JEUDI 2 avril. Mercy Corps/RDC publie un communiqué. L’ONG britannique fait savoir que le réservoir d’eau de Nyantende dans la ville de Bukavu, chef-lieu de la province du Sud-Kivu, est désormais connecté au réseau de Panzi, afin de permettre à une partie de cette localité d’avoir accès à l’eau potable. Et dans le même communiqué, elle souligne qu’à Goma, le chef-lieu de la province du Nord-Kivu, environ 300 000 personnes ont accès à l’eau potable grâce à 53 bornes fontaines construites en 2014, dans le cadre du programme I-Wash (Improved Water Hygiene and Sanitation).

Attaques en règle

Naturellement, Whitney Elmer, la directrice pays de Mercy Corps, ne peut qu’être satisfaite, comme le souligne le même communiqué. Fière de « l’impact positif que le programme Imagine (opérationnel à Bukavu et Goma, financé à hauteur de 36 millions de dollars par la coopération britannique DFID) a déjà fait sur la vie des membres des communautés de Majengo, Magunga Nord, Katoyi, Kasika et du groupement de Munigi en ville de Goma ». Et de poursuivre : « Avec une réduction de temps de collecte de l’eau 35 % depuis 2018 pour les consommateurs et un prix réduit de 35 % par rapport au marché informel, cette approche contribue au développement durable de la République démocratique du Congo. » 

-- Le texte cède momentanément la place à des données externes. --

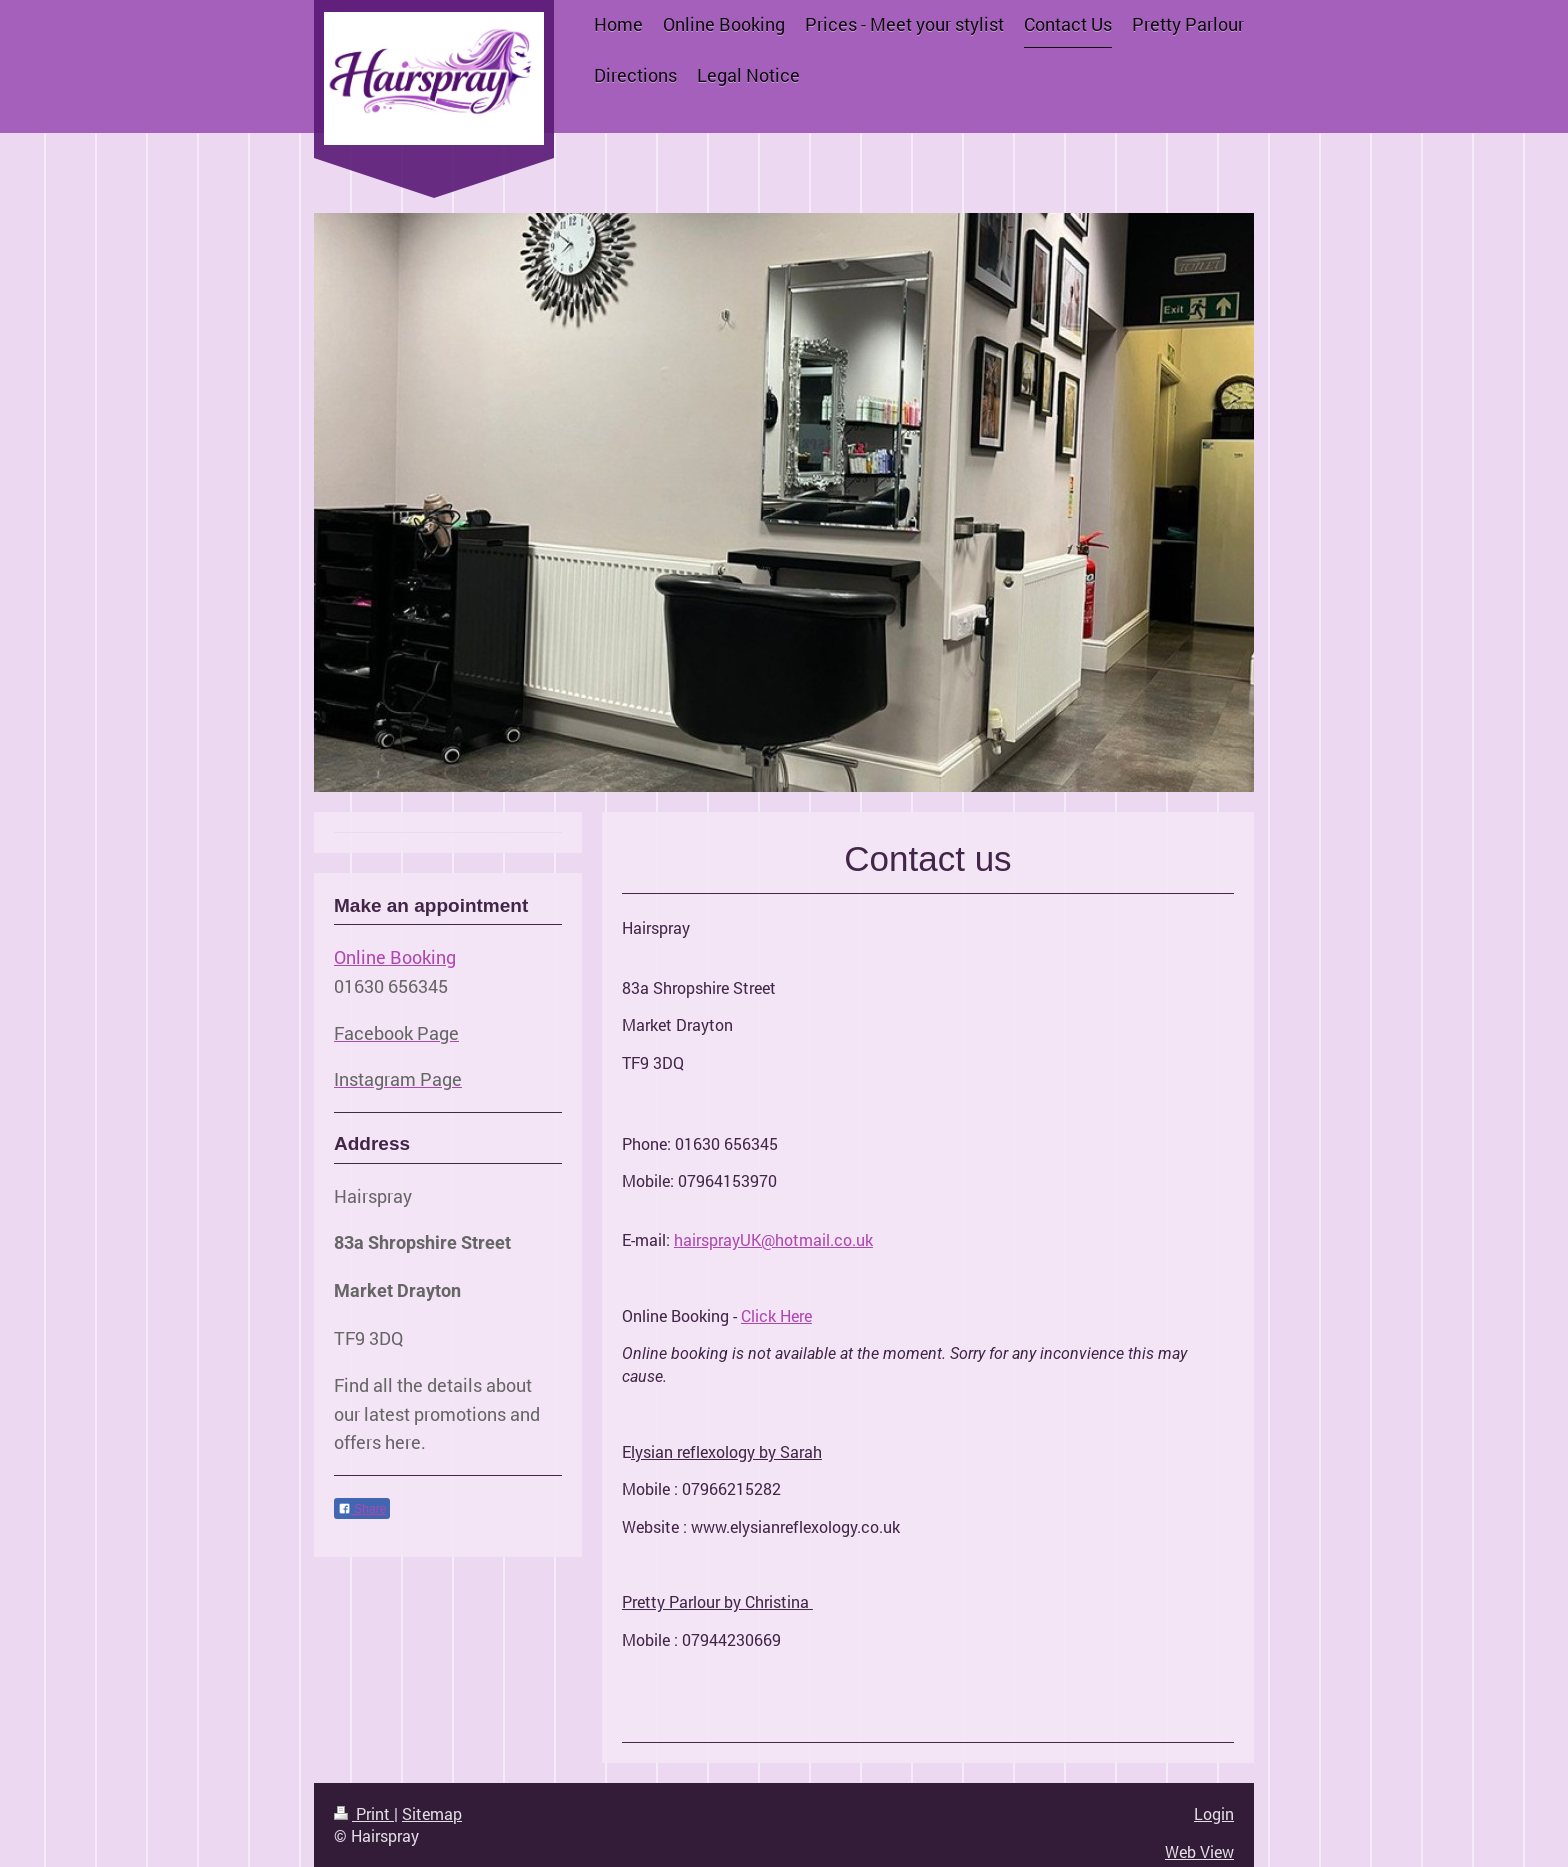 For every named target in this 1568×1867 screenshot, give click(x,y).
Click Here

À Goma tout comme à Bukavu, les gens pensent que Mercy Corps cherche à se justifier des accusations. Depuis notre reportage sur la ville de Goma en février dernier, notamment sur la gestion de l’eau par Mercy Corps dans le cadre de son partenariat avec la REGIDESO, des voix s’élèvent pour exiger des comptes à Mercy Corps/RDC. Et parmi ces voix, celle, pas de moindre, de Jean-Paul Lumbulumbu Mutanava Musavuli. Député provincial, vice-président à l’Assemblée provinciale du Nord-Kivu, il veut voir clair à propos de « plus de 64 millions de dollars destinés à la construction des bornes fontaines à Goma ».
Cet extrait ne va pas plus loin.